姉たちが学校から戻ってきた。ほどなくして、ヤクルトが空になってゴミ箱に捨ててあることを騒ぎ始めた。
「ふみが飲んだんやろ」
「知らん。1本は飲んだけど他のは知らん」

今考えてみれば状況証拠は揃っていたのに、わたしはしらばっくれた。
「誰も見ていないのだ。だから誰もわたしがやったとは言えない」
そう思うと強い快感を覚えた。強い、強い快感を。

味をしめたわたしは、次の日もその次の日も3本のヤクルトを飲み干した。ヤクルトを飲みたいというより、「誰もわたしを責められない」という快感に酔いしれたのだ。

次の日、あっけなく見つかってしまった。だんだんと犯行が大胆になり、姉たちが隣の部屋にいるときにヤクルトを飲もうとしてしまったのだ。
「ほら、やっぱりふみが飲んでた!!」
姉に見つかったときの恥ずかしさといったら! 恥ずかしくて、恥ずかしくて……。

母はあまり怒らなかった。
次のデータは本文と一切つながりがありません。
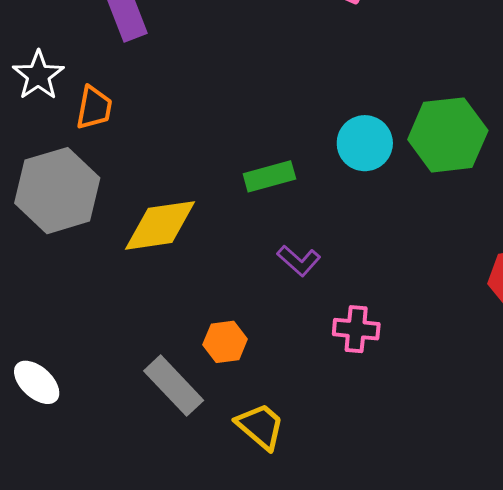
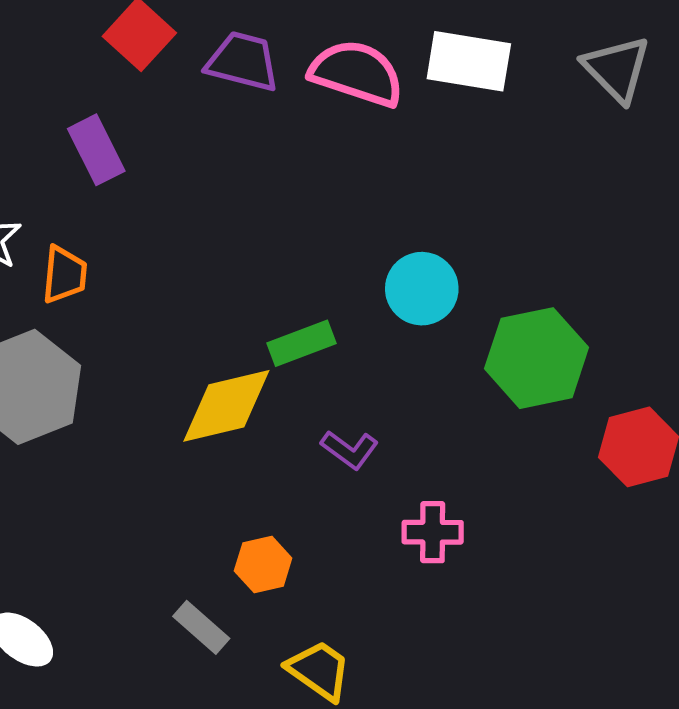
green hexagon: (448, 135) -> (537, 358), moved
yellow diamond: (160, 225) -> (226, 406), moved
gray rectangle: (174, 386) -> (201, 627), size x0.7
別室にわたしだけ呼んで、「もうしないようにね」とだけ言われた。そのことはわたしをホッとさせたし、なんだか申し訳なくもあった。


今でも、ふと思い出すのだ、あの強い快感を。

普通の常識人みたいな顔して生きてるけど、一皮むけばわたしにはあの欲望が横たわっているんだ。否定したって仕方ない。意思の力で追い出すことはできないのだから。

死ぬまであの仄暗く、強烈な快感をわたしは抱き続けるのだ。抱くだけで発動しなければいい。でもわからない。いつか発動してしまうかもしれない。それはそれで、やっぱり仕方ないと思いながらわたしは生きている。